In all likelihood, Kansas University and the other Kansas Regents schools are going to have to learn how to adjust and get along with less state fiscal aid.
A news story Friday told of Kansas Senate budget writers recommending a 13 percent cut in funding for higher education. This comes on top of a 4.2 percent cut already approved in the current fiscal year.
Whether the final version of state aid for the next fiscal year ends up at 13 percent or something less, maybe even larger if economic conditions call for such actions, the fact is KU officials as well as those at Kansas State, Wichita State and the other Regents schools are going to have to operate on significantly tighter budgets.
It is understandable KU leaders have been quick to suggest a 13 percent cut would have dire consequences on the quality of education and research at the university. They say major cuts would limit the ability of the university to school and train the numbers of doctors, lawyers, architects, engineers, pharmacists, nurses, city managers and other professionals so badly needed in the state.
The final say on how much state money will be allocated to higher education will be determined by members of the House and Senate who then will send the measure to the governor for approval or rejection.
The shortage of state funds and the realization of how this will impact the university come at an interesting time.
Chancellor Robert Hemenway will be leaving his office at the end of the current semester and a search, hopefully a “recruiting” committee, is looking for a new chancellor. This comes at a time when money is tight and the KU Endowment Association does not have a capital campaign under way.

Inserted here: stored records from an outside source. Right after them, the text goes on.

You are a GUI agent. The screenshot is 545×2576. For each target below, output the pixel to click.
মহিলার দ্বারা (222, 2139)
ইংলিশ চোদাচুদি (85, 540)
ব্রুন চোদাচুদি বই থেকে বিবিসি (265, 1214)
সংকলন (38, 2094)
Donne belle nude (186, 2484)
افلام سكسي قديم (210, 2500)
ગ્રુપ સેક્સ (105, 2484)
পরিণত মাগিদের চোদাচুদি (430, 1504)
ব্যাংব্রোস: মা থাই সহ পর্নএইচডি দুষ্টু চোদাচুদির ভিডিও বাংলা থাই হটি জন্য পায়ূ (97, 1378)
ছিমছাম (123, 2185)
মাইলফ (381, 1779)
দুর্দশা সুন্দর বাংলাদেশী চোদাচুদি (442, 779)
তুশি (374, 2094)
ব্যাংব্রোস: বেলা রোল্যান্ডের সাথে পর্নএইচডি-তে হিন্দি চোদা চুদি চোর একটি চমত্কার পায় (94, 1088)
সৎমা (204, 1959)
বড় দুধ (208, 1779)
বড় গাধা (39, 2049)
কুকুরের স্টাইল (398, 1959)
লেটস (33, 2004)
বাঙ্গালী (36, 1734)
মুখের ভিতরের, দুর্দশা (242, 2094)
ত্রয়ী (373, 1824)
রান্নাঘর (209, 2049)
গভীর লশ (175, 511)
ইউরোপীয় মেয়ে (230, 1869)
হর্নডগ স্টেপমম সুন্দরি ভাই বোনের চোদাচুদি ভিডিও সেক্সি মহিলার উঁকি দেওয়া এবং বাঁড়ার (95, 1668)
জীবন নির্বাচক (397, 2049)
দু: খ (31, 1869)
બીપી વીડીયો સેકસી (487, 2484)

A departing chancellor, an unknown new chancellor and no capital campaign all will play a major role in how KU is able to weather tight or tighter budgets.
First the chancellor situation: It is critical a truly outstanding individual is selected to move into the chancellor’s office. The excellence of this individual will play a tremendous role in how state lawmakers, as well as the public, view the role and importance of higher education.
Like it or not, the relationship between the state Legislature and KU is not as good as it should be or has been in past chancellorships. This is true even though senior KU officials probably have spent more time in Topeka and more time lobbying state officials than any previous period.
A new chancellor could make a tremendous difference, not only by his or her own vision, leadership and respect earned by legislators, but also by a far more effective use of individuals to tell the higher education story. KU spends a lot but doesn’t get the results it deserves.
KU Endowment Association officials should have planned and set in motion a major capital campaign several years ago. In fact, shortly after completion of the last capital campaign, KU First, which raised more than $653 million for the university, Endowment Association officials should have started planning the next drive, deciding what needs were addressed in the just-completed effort and what were the most pressing current needs.
For various reasons KUEA officers realized it would be difficult to launch a large drive, probably in the $1 billion or more range. Conditions were such, based on interviews throughout the state, that many questioned KU’s leadership. Consequently, little was done about organizing a campaign.
Timing is critical in this matter. KU, and the unusually quiet endowment association, missed the boat. Unfortunately, actions, which could have been done, were not done.
As has been said many times, the availability of private money at KU has made the difference between KU being an average state-aided institution and a very good state-aided school. For years KU was the Big 6, Big 7 and Big 8 leader in private giving, but times have changed.
Missouri officials have announced a successful completion of a $1 billion campaign, one of 20 public universities that have raised $1 billion or more. Officials in Columbia have noted the availability of these funds comes at a particularly significant time in light of a tightening in state funding.
News reports this week said the nation’s colleges and universities set another fundraising record last year, but no one expects a repeat in 2009.
Adding to the problem KU faces are that the latest reports that President Obama’s new tax plans call for cutbacks in tax benefits associated with charitable giving. This does not enhance the prospects of encouraging private gifts.
With major reductions in state fiscal support, it would be nice to have completed or to be nearing the end of a successful capital campaign that would have provided millions of dollars to strengthen many and diverse programs throughout the university.
Planning can take place but until a new chancellor is on board, and until there is a sufficient time for the next executive to become acquainted and measured by faculty, alumni and friends, any active campaign will have to be placed on hold. This is likely to be another year or so.
A lot rides on the selection of KU’s next chancellor … for the university, for Lawrence and the state. And it comes at a time when funding and the availability of private money become even more critical.